Rehberg voted to repeal a 2.3% excise tax on medical devices that is scheduled to go into effect in 2013 and was part of the Affordable Care Act. The tax will be levied on gross sales of more than $5 million by a medical-device company, and is expected to raise about $3 billion a year to fund the healthcare overhaul. Tester has not expressed an opinion on the tax but senate Democrats have refused to consider the bill for a vote.

Read more about Tester and Rehberg's opposing ideas on healthcare here.


In July 2012, Denny Rehberg, the chairman of the House appropriations subcommittee on health, voted to advance legislation to repeal the "contraception mandate" in the 2009 healthcare reform bill that requires employer-provided health insurance plans to cover contraception. Tester's campaign criticized Rehberg for this move.[10]

Rural post offices

Tester orchestrated amendments to a U.S. Postal Service reform bill, which keeps 85 rural Montana post offices open for at least another year. The 500-member Montana Postal Workers Union has endorsed Tester. Rehberg has been accused of wanting to privatize postal services but his campaign has denied the allegation and said that Rehberg is open to some rural post offices sharing space with other businesses.
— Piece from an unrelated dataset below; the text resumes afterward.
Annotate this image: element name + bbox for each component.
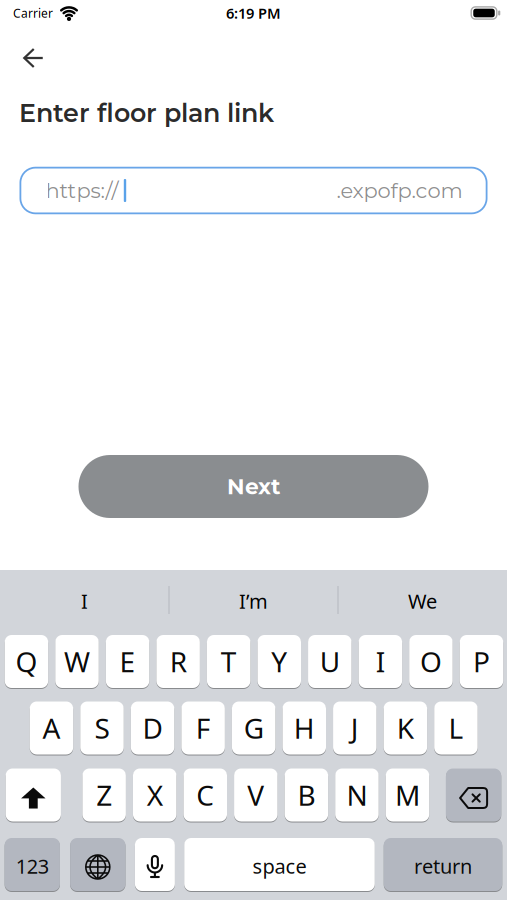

Rehberg has said he wants to find "workable solutions that empower the Postal Service to address the full spectrum of their challenges and not just kick the can down the road".[11]

Position on Iraq War

Rehberg voted for the Authorization for Use of Military Force Against Iraq Resolution of 2002 that started the Iraq War. Rehberg currently serves on the Military Quality of Life and Foreign Operations Subcommittees of the powerful House Committee on Appropriations. In 2007, he voted against the Mandatory Troop Rest Periods between Deployments to Iraq bill (creates a mandatory rest period between deployments to Iraq for members of the Armed Forces, passed) and against the Redeployment from Iraq Act (reduces the presence of the U.S. armed forces in Iraq by April 1, 2008, passed). In 2002, he voted for the Joint Resolution on the Use of Military Force Against Iraq (adopted).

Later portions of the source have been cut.